[Action item] Word for word, set down every line of the entries below from the line with "Bescheinigungen (850, 636)" to the line with "DEPORTATION * * * (1003, 575)", including both, and no other line.

[Records from a data collection]
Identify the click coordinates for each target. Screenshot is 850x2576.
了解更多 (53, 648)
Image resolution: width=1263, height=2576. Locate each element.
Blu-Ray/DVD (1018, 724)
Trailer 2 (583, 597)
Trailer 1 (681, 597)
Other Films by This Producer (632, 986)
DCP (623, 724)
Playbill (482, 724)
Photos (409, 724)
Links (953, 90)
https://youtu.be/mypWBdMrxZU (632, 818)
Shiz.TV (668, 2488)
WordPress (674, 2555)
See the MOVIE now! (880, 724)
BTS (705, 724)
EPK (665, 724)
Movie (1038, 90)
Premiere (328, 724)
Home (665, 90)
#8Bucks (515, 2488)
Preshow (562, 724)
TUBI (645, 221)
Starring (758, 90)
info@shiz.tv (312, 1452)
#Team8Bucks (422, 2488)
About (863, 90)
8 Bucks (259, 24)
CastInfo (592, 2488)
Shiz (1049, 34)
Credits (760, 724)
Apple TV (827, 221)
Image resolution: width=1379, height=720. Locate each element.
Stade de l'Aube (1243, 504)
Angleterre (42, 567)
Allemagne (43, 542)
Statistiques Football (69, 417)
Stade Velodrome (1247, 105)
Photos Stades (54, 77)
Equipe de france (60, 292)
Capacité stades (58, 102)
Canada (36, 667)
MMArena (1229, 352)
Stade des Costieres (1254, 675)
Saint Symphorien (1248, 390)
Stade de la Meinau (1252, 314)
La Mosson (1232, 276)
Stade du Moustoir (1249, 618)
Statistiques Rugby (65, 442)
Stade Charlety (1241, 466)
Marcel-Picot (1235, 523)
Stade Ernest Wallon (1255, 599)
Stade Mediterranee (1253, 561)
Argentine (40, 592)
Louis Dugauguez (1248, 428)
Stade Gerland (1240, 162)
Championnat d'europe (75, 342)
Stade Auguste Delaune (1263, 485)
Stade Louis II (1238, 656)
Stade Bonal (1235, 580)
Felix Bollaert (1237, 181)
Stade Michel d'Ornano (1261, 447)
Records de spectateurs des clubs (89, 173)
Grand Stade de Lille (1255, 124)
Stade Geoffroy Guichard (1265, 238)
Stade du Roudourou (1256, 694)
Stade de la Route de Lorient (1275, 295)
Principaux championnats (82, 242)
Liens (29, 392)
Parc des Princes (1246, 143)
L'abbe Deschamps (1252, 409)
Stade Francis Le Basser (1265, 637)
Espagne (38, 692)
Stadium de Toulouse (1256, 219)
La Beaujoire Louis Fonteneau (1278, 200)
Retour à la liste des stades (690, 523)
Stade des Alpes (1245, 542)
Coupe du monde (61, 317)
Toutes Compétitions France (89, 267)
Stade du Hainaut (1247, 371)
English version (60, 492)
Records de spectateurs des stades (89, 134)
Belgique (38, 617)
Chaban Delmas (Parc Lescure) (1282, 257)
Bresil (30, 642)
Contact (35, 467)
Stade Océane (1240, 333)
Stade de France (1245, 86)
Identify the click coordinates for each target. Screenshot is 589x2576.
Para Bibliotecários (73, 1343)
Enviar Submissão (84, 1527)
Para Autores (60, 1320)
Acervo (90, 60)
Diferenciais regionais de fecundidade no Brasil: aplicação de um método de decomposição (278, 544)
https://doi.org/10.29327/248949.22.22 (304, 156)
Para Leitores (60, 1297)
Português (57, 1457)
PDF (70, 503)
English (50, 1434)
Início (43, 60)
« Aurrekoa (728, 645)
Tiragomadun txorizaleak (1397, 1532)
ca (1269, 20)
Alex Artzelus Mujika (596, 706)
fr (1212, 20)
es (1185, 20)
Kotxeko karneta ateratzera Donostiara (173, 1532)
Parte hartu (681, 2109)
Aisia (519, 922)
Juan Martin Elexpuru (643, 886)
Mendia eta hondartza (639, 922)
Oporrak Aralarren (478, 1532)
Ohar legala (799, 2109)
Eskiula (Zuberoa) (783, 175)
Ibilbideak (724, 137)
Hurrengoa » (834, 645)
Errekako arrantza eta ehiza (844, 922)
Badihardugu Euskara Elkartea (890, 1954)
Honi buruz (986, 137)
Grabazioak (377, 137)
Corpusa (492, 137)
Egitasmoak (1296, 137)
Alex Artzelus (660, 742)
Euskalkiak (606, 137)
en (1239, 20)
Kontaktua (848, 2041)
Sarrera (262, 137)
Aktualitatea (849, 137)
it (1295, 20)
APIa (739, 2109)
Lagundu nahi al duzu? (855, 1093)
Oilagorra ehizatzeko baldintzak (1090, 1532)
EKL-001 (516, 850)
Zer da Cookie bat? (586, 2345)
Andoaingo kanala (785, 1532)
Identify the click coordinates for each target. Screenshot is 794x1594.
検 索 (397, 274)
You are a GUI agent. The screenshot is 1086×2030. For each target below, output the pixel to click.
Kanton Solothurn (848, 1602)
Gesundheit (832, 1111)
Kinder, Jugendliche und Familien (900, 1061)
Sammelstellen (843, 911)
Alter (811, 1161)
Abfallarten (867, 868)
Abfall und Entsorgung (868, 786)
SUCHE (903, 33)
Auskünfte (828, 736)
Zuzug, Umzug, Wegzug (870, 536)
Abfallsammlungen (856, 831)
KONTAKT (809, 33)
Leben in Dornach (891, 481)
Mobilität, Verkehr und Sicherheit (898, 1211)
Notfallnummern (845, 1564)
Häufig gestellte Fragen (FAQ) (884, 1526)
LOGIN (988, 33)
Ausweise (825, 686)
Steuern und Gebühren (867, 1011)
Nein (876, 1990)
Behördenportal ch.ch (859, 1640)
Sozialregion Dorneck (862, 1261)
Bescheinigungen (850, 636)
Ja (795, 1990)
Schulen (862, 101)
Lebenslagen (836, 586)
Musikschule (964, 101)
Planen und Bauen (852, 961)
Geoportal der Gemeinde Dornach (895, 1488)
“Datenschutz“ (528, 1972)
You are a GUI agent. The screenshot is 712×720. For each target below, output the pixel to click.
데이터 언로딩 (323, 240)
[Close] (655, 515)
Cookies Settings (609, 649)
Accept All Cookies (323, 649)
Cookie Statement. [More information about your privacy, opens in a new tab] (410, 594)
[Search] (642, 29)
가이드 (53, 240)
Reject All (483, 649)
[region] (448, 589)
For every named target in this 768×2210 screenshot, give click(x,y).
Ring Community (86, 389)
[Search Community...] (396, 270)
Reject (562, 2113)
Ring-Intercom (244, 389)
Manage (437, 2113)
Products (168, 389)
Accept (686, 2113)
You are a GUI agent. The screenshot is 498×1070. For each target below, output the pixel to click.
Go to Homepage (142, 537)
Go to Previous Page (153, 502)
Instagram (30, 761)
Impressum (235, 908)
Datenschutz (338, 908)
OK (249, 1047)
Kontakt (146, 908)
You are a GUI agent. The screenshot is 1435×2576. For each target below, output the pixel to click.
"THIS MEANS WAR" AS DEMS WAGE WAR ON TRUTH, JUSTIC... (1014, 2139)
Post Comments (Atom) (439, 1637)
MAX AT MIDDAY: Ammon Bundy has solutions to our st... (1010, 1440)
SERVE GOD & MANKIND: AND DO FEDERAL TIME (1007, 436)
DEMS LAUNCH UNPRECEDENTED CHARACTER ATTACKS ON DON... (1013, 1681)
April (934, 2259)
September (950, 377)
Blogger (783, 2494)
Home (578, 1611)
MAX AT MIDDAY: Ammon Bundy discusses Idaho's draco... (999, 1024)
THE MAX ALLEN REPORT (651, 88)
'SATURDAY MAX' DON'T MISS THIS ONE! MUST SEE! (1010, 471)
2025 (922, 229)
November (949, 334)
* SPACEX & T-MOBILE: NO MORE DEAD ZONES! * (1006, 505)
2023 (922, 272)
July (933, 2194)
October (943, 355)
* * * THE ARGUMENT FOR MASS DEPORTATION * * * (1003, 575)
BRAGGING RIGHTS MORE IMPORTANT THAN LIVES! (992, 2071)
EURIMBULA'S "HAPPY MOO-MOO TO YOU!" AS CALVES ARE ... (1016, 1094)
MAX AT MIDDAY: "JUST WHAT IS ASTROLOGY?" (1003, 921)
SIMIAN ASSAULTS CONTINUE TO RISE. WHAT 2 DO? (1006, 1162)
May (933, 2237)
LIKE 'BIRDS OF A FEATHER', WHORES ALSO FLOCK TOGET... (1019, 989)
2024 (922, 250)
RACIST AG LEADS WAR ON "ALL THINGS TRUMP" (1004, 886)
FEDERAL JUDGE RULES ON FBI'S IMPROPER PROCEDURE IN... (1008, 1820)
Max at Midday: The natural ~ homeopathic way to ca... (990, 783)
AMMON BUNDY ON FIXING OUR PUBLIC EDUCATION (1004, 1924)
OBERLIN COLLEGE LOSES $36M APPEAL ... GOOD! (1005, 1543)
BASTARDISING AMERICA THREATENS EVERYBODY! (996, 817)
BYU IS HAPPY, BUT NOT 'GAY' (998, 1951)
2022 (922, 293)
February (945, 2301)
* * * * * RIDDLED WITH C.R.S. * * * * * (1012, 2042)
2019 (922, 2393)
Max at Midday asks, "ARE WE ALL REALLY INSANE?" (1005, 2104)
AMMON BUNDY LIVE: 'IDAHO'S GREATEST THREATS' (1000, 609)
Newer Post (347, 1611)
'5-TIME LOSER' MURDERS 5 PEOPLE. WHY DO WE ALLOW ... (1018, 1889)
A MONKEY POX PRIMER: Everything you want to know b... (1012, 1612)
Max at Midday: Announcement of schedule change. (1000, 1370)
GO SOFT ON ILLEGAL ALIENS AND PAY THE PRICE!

[Answer space]
Bescheinigungen (850, 636)
Ja (795, 1990)
Schulen (862, 101)
Lebenslagen (836, 586)
Musikschule (964, 101)
Planen und Bauen (852, 961)
Geoportal der Gemeinde Dornach (895, 1488)
“Datenschutz“ (528, 1972)
You are a GUI agent. The screenshot is 712×720. For each target below, output the pixel to click.
데이터 언로딩 (323, 240)
[Close] (655, 515)
Cookies Settings (609, 649)
Accept All Cookies (323, 649)
Cookie Statement. [More information about your privacy, opens in a new tab] (410, 594)
[Search] (642, 29)
가이드 (53, 240)
Reject All (483, 649)
[region] (448, 589)
For every named target in this 768×2210 screenshot, give click(x,y).
Ring Community (86, 389)
[Search Community...] (396, 270)
Reject (562, 2113)
Ring-Intercom (244, 389)
Manage (437, 2113)
Products (168, 389)
Accept (686, 2113)
You are a GUI agent. The screenshot is 498×1070. For each target below, output the pixel to click.
Go to Homepage (142, 537)
Go to Previous Page (153, 502)
Instagram (30, 761)
Impressum (235, 908)
Datenschutz (338, 908)
OK (249, 1047)
Kontakt (146, 908)
You are a GUI agent. The screenshot is 1435×2576. For each target below, output the pixel to click.
"THIS MEANS WAR" AS DEMS WAGE WAR ON TRUTH, JUSTIC... (1014, 2139)
Post Comments (Atom) (439, 1637)
MAX AT MIDDAY: Ammon Bundy has solutions to our st... (1010, 1440)
SERVE GOD & MANKIND: AND DO FEDERAL TIME (1007, 436)
DEMS LAUNCH UNPRECEDENTED CHARACTER ATTACKS ON DON... (1013, 1681)
April (934, 2259)
September (950, 377)
Blogger (783, 2494)
Home (578, 1611)
MAX AT MIDDAY: Ammon Bundy discusses Idaho's draco... (999, 1024)
THE MAX ALLEN REPORT (651, 88)
'SATURDAY MAX' DON'T MISS THIS ONE! MUST SEE! (1010, 471)
2025 (922, 229)
November (949, 334)
* SPACEX & T-MOBILE: NO MORE DEAD ZONES! * (1006, 505)
2023 (922, 272)
July (933, 2194)
October (943, 355)
* * * THE ARGUMENT FOR MASS DEPORTATION * * * (1003, 575)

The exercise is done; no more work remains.